Product Knowledge Guide: Broilers

Cooking meat at temperatures ranging from 550 degrees F up to 700 degrees F represents the most common broiler application.


Foodservice operators can choose between gas and electric units. Gas models, the most commonly used version, have burners every foot and provide Btus ranging from 40,000 to 50,000. Broilers range in size from a 24-inch countertop unit up to a 72-inch floor model and generally increase in 12 inch increments.

In addition, operators can choose from over-fired or under-fired units. Over-fired broilers consist of a big drawer, tray or grate that slides under the heat source. Because these units create more of an enclosed environment than under-fired units, the broilers retain heat thus producing hotter temperatures.

Operators more commonly use under-fired broilers when cooking greasier foods, such as burgers, that may be more of a problem in an over-fired environment. Units with a high Btu rating offer the same searing effect as over-fired units, but at higher energy consumption. Some models feature built-in salamanders that culinary staff can use to brown, warm or melt cheese, offering additional flexibility.

The majority of broilers provide radiant heat and include an angled metal or cast iron component to help protect the burner. Although cast iron is more commonly utilized, radiants also are available in a heavier gauge stainless steel.

Ceramic stone and lava rock represent other heating elements commonly used in open kitchens. But these heating elements have specific maintenance requirements, which means they might not be the best choice for all applications.

Another option, infrared heated broilers, have burners below a glass surface, which offers added protection from grease and food debris.

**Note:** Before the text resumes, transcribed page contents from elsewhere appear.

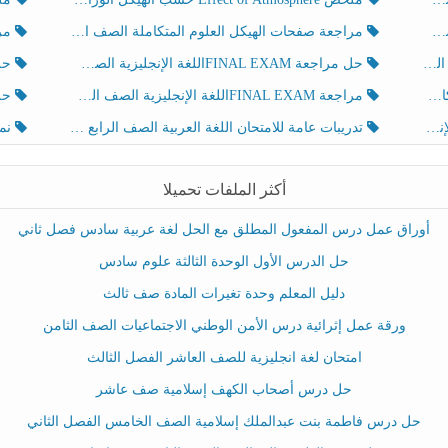
مراجعة صفحات الهيكل العلوم المتكاملة الصف الخامس انسبير الفصل الثالث
مراجعة Review Grammar 
لث
حل مراجعة FINAL EXAMاللغة الإنجليزية الصف الخامس الفصل الثالث
حل م
ث
مراجعة FINAL EXAMاللغة الإنجليزية الصف الخامس الفصل الثالث
حل أو
تدريبات عامة للامتحان اللغة العربية الصف الرابع الفصل الثالث
نموذ
أكثر الملفات تحميلا
أوراق عمل درس المفعول المطلق مع الحل لغة عربية سادس فصل ثاني
حل الدرس الأول الوحدة الثالثة علوم سادس
دليل المعلم وحدة تغيرات المادة صف ثالث
ورقة عمل إثرائية درس الأمن الوطني الاجتماعيات الصف الثامن
امتحان لغة انجليزية للصف العاشر الفصل الثالث
حل درس أصحاب الكهف إسلامية صف عاشر
حل درس فاطمة بنت عبدالملك إسلامية الصف الخامس الفصل الثاني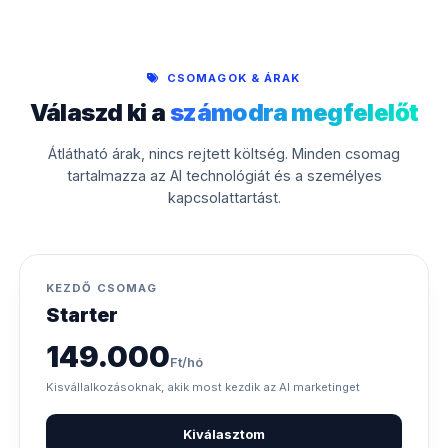
CSOMAGOK & ÁRAK
Válaszd ki a
számodra megfelelőt
Átlátható árak, nincs rejtett költség. Minden csomag
tartalmazza az AI technológiát és a személyes
kapcsolattartást.
KEZDŐ CSOMAG
Starter
149.000
Ft/hó
Kisvállalkozásoknak, akik most kezdik az AI marketinget
Kiválasztom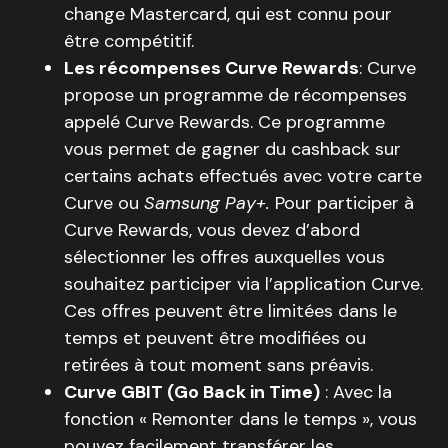
change Mastercard, qui est connu pour
être compétitif.
Les récompenses Curve Rewards
: Curve
propose un programme de récompenses
appelé Curve Rewards. Ce programme
vous permet de gagner du cashback sur
certains achats effectués avec votre carte
Curve ou
Samsung Pay+.
Pour participer à
Curve Rewards, vous devez d’abord
sélectionner les offres auxquelles vous
souhaitez participer via l’application Curve.
Ces offres peuvent être limitées dans le
temps et peuvent être modifiées ou
retirées à tout moment sans préavis.
Curve GBIT (Go Back in Time)
: Avec la
fonction « Remonter dans le temps », vous
pouvez facilement transférer les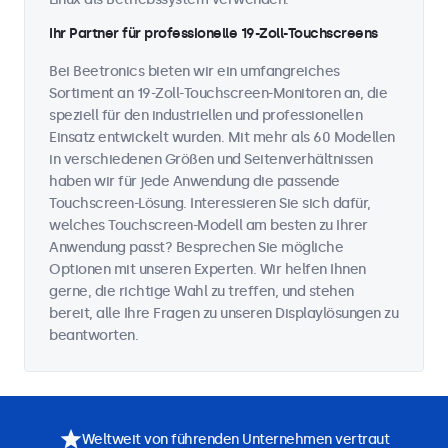
Ihr Partner für professionelle 19-Zoll-Touchscreens
Bei Beetronics bieten wir ein umfangreiches
Sortiment an 19-Zoll-Touchscreen-Monitoren an, die
speziell für den industriellen und professionellen
Einsatz entwickelt wurden. Mit mehr als 60 Modellen
in verschiedenen Größen und Seitenverhältnissen
haben wir für jede Anwendung die passende
Touchscreen-Lösung. Interessieren Sie sich dafür,
welches Touchscreen-Modell am besten zu Ihrer
Anwendung passt? Besprechen Sie mögliche
Optionen mit unseren Experten. Wir helfen Ihnen
gerne, die richtige Wahl zu treffen, und stehen
bereit, alle Ihre Fragen zu unseren Displaylösungen zu
beantworten.
Weltweit von führenden Unternehmen vertraut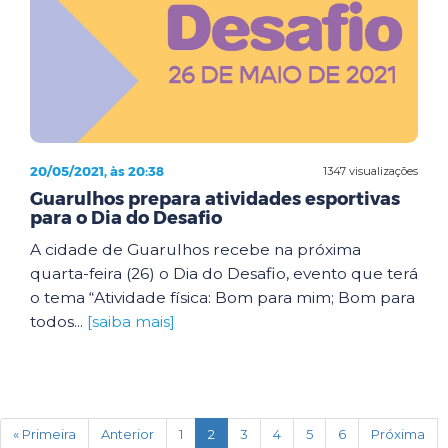
20/05/2021, às 20:38
1347 visualizações
Guarulhos prepara atividades esportivas
para o Dia do Desafio
A cidade de Guarulhos recebe na próxima
quarta-feira (26) o Dia do Desafio, evento que terá
o tema “Atividade física: Bom para mim; Bom para
todos...
[saiba mais]
(current)
« Primeira
Anterior
1
2
3
4
5
6
Próxima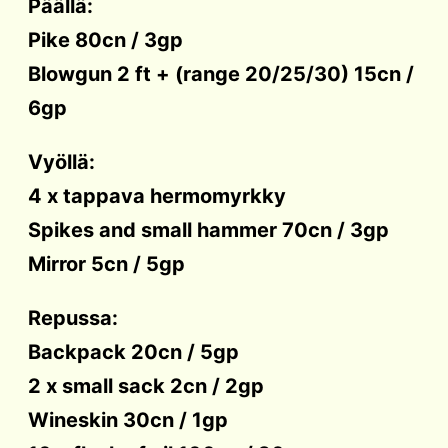
Päällä:
Pike 80cn / 3gp
Blowgun 2 ft + (range 20/25/30) 15cn /
6gp
Vyöllä:
4 x tappava hermomyrkky
Spikes and small hammer 70cn / 3gp
Mirror 5cn / 5gp
Repussa:
Backpack 20cn / 5gp
2 x small sack 2cn / 2gp
Wineskin 30cn / 1gp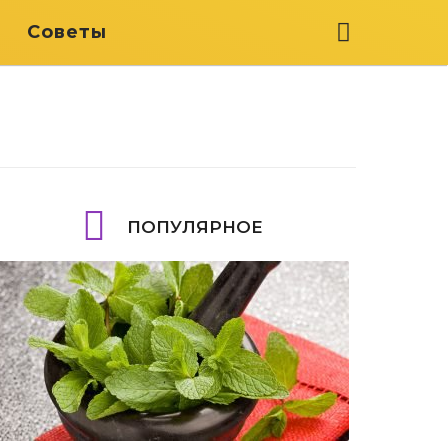
я
Советы
ПОПУЛЯРНОЕ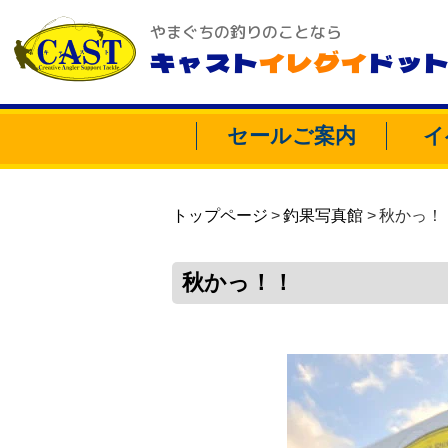
やまぐちの釣りのことなら
キャスト
イレグイ
ドッ
セールご案内
イ
トップページ
釣果写真館
秋かっ！
秋かっ！！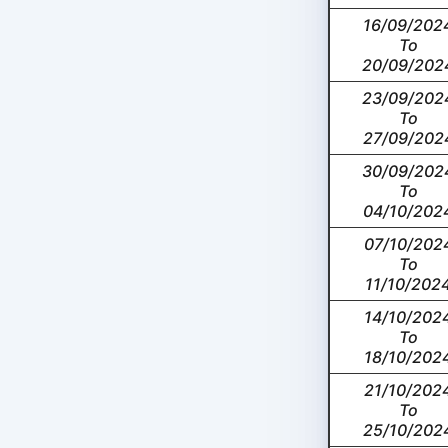
16/09/202
To
20/09/202
23/09/202
To
27/09/202
30/09/202
To
04/10/202
07/10/202
To
11/10/202
14/10/202
To
18/10/202
21/10/202
To
25/10/202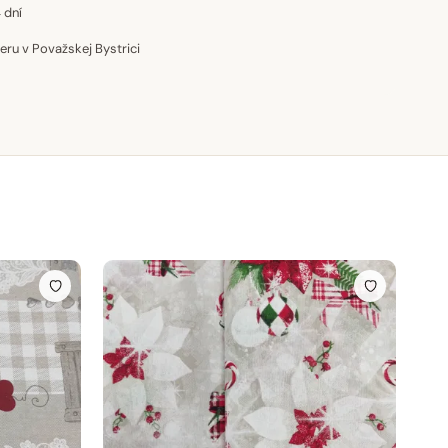
 dní
u v Považskej Bystrici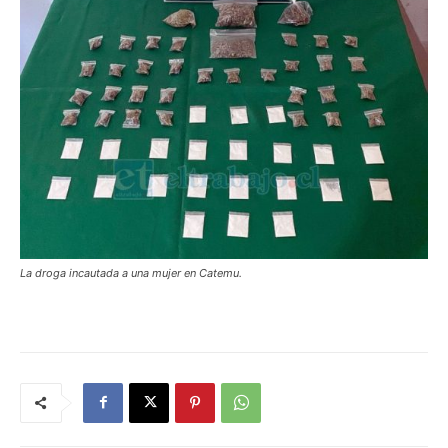
La droga incautada a una mujer en Catemu.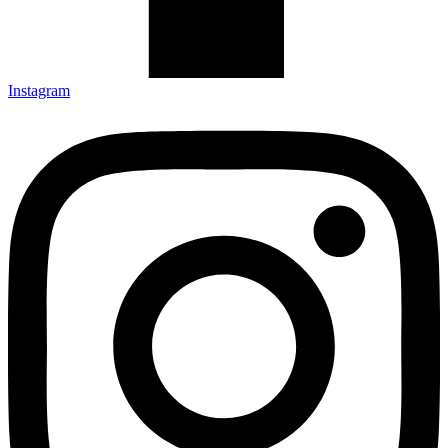
Instagram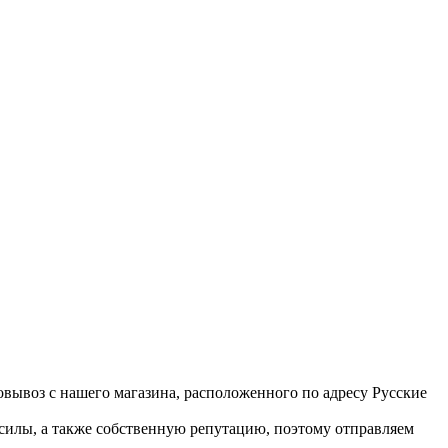
вывоз с нашего магазина, расположенного по адресу Русские
 силы, а также собственную репутацию, поэтому отправляем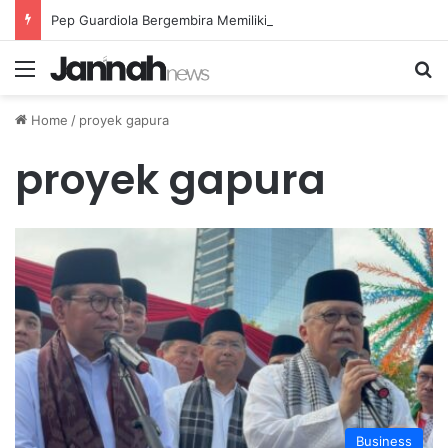
Pep Guardiola Bergembira Memiliki John Stones Kembali di Timnya
Menu
Se
Home
/
proyek gapura
proyek gapura
Business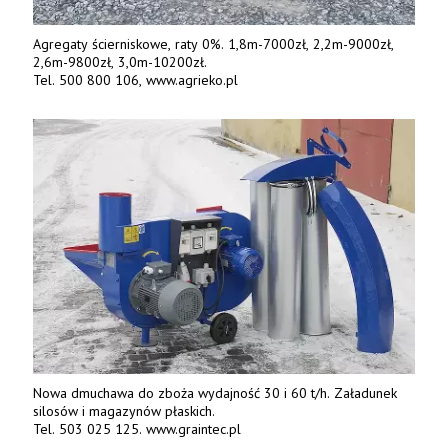
Agregaty ścierniskowe, raty 0%. 1,8m-7000zł, 2,2m-9000zł,
2,6m-9800zł, 3,0m-10200zł.
Tel. 500 800 106, www.agrieko.pl
Nowa dmuchawa do zboża wydajność 30 i 60 t/h. Załadunek
silosów i magazynów płaskich.
Tel. 503 025 125. www.graintec.pl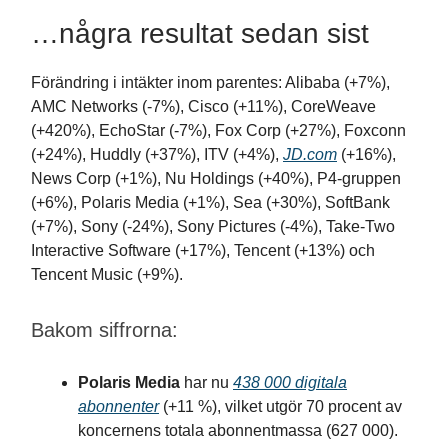
…några resultat sedan sist
Förändring i intäkter inom parentes: Alibaba (+7%),
AMC Networks (-7%), Cisco (+11%), CoreWeave
(+420%), EchoStar (-7%), Fox Corp (+27%), Foxconn
(+24%), Huddly (+37%), ITV (+4%),
JD.com
(+16%),
News Corp (+1%), Nu Holdings (+40%), P4-gruppen
(+6%), Polaris Media (+1%), Sea (+30%), SoftBank
(+7%), Sony (-24%), Sony Pictures (-4%), Take-Two
Interactive Software (+17%), Tencent (+13%) och
Tencent Music (+9%).
Bakom siffrorna:
Polaris Media
har nu
438 000 digitala
abonnenter
(+11 %), vilket utgör 70 procent av
koncernens totala abonnentmassa (627 000).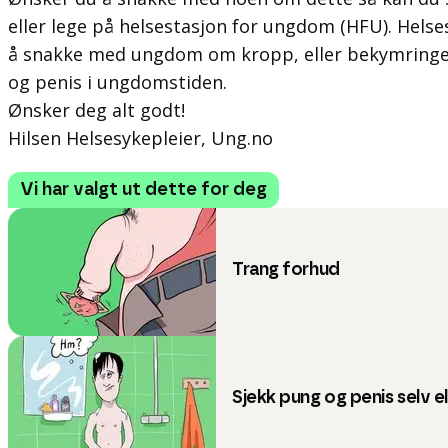
eller lege på helsestasjon for ungdom (HFU). Helses
å snakke med ungdom om kropp, eller bekymring
og penis i ungdomstiden.
Ønsker deg alt godt!
Hilsen Helsesykepleier, Ung.no
Vi har valgt ut dette for deg
Trang forhud
Sjekk pung og penis selv el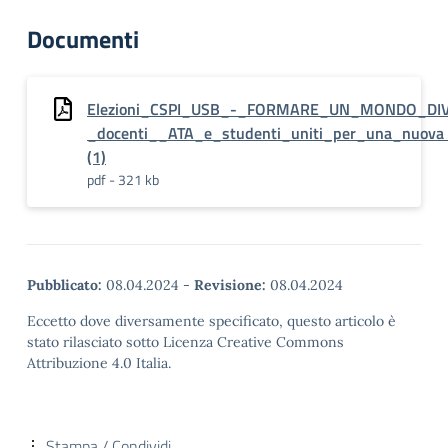
Documenti
Elezioni_CSPI_USB_-_FORMARE_UN_MONDO_DI
_docenti__ATA_e_studenti_uniti_per_una_nuova s
(1)
pdf - 321 kb
Pubblicato:
08.04.2024
-
Revisione:
08.04.2024
Eccetto dove diversamente specificato, questo articolo è
stato rilasciato sotto Licenza Creative Commons
Attribuzione 4.0 Italia.
Stampa / Condividi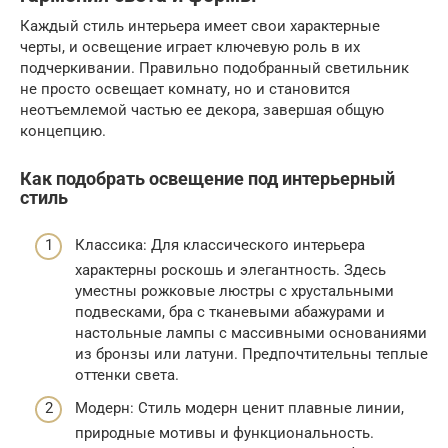
Каждый стиль интерьера имеет свои характерные
черты, и освещение играет ключевую роль в их
подчеркивании. Правильно подобранный светильник
не просто освещает комнату, но и становится
неотъемлемой частью ее декора, завершая общую
концепцию.
Как подобрать освещение под интерьерный
стиль
Классика: Для классического интерьера
характерны роскошь и элегантность. Здесь
уместны рожковые люстры с хрустальными
подвесками, бра с тканевыми абажурами и
настольные лампы с массивными основаниями
из бронзы или латуни. Предпочтительны теплые
оттенки света.
Модерн: Стиль модерн ценит плавные линии,
природные мотивы и функциональность.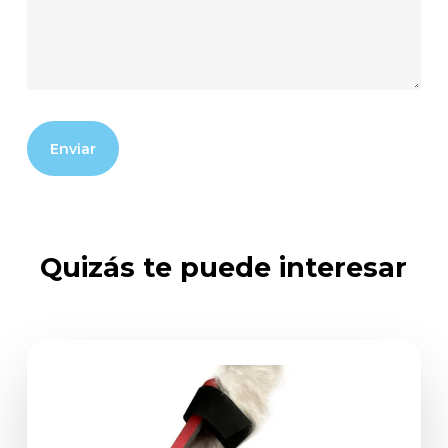
Quizás te puede interesar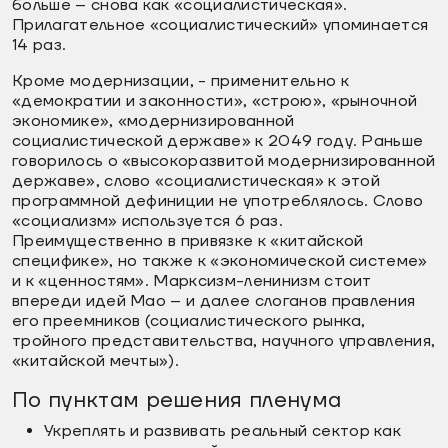
больше – снова как «социалистическая».
Прилагательное «социалистический» упоминается
14 раз.
Кроме модернизации, - применительно к
«демократии и законности», «строю», «рыночной
экономике», «модернизированной
социалистической державе» к 2049 году. Раньше
говорилось о «высокоразвитой модернизированной
державе», слово «социалистическая» к этой
программной дефиниции не употреблялось. Слово
«социализм» используется 6 раз.
Преимущественно в привязке к «китайской
специфике», но также к «экономической системе»
и к «ценностям». Марксизм-ленинизм стоит
впереди идей Мао – и далее слоганов правления
его преемников (социалистического рынка,
тройного представительства, научного управления,
«китайской мечты»).
По пунктам решения пленума
Укреплять и развивать реальный сектор как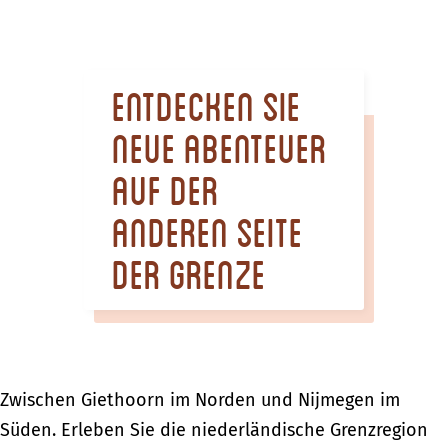
m
e
p
Entdecken Sie
a
g
neue Abenteuer
e
auf der
anderen Seite
der Grenze
Zwischen Giethoorn im Norden und Nijmegen im
Süden. Erleben Sie die niederländische Grenzregion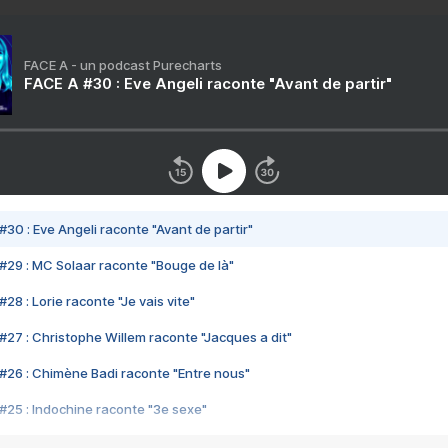
FACE A - un podcast Purecharts
FACE A #30 : Eve Angeli raconte "Avant de partir"
#30 : Eve Angeli raconte "Avant de partir"
#29 : MC Solaar raconte "Bouge de là"
28 : Lorie raconte "Je vais vite"
#27 : Christophe Willem raconte "Jacques a dit"
#26 : Chimène Badi raconte "Entre nous"
#25 : Indochine raconte "3e sexe"
#24 : Zaho raconte "C'est chelou"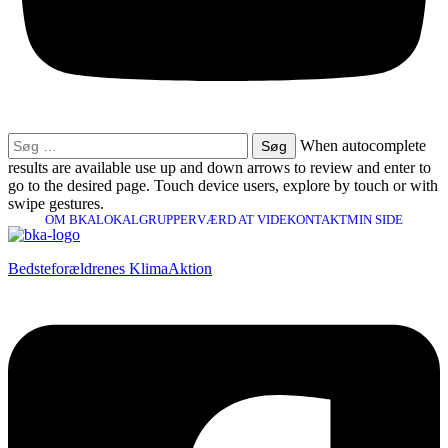
Søg
When autocomplete
efter:
results are available use up and down arrows to review and enter to
go to the desired page. Touch device users, explore by touch or with
swipe gestures.
OM BKA
LOKALGRUPPER
VÆRD AT VIDE
KONTAKT
MIN SIDE
Bedsteforældrenes KlimaAktion​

Broiler grates are available in cast iron, stainless steel with welded construction and carbon steel. Some gas units provide adjustable grates, which operators can place at different distances from the heat source to control temperature settings from different products.

Common Applications

  • Beef, chicken, pork, lamb and other proteins are the most common items prepared in broilers. Operators can also produce some solid fish varieties.
  • Vegetables that hold up well under high heat, including Portobello mushrooms, asparagus and eggplant, are suitable for cooking on broilers.

Specifying Considerations

  • Determine the types of products the culinary staff will prepare on the broiler. Then consider food type, thickness, temperature and size when selecting a model to meet an operation's production needs.
  • Calculate the amount of food culinary staff will prepare at one time to determine what size broiler is necessary.

When to Replace

  • Metal fatigue and corrosion: Operators may notice buckling of the unit's side walls and bottom, rusting or pitting. These are the most obvious signs of imminent failure.
  • Inconsistent cooking: If food takes longer to cook or does not cook evenly, this may be a sign that the broiler should be retired.
  • Costly maintenance: If repair and service costs start adding up and the broiler has been in use for a long period of time, it may make sense to purchase a new unit.

Maintenance Musts

Maintaining broilers is vital from a safety standpoint, since excessive food debris and grease can cause dangerous grease fires and flare ups.

  • Thoroughly clean broilers on a daily basis.
  • Empty water and grease pans daily or more frequently.
  • Clean radiants with a wire brush on a daily basis.
  • Regularly clean lava rock broiler fireboxes.

Environmental Advancements

  • Utilize heat deflectors underneath the burners to change the broiler's temperature profile.
  • Maximize energy efficiency by turning the broiler heat down or using only half of the burners during slow periods.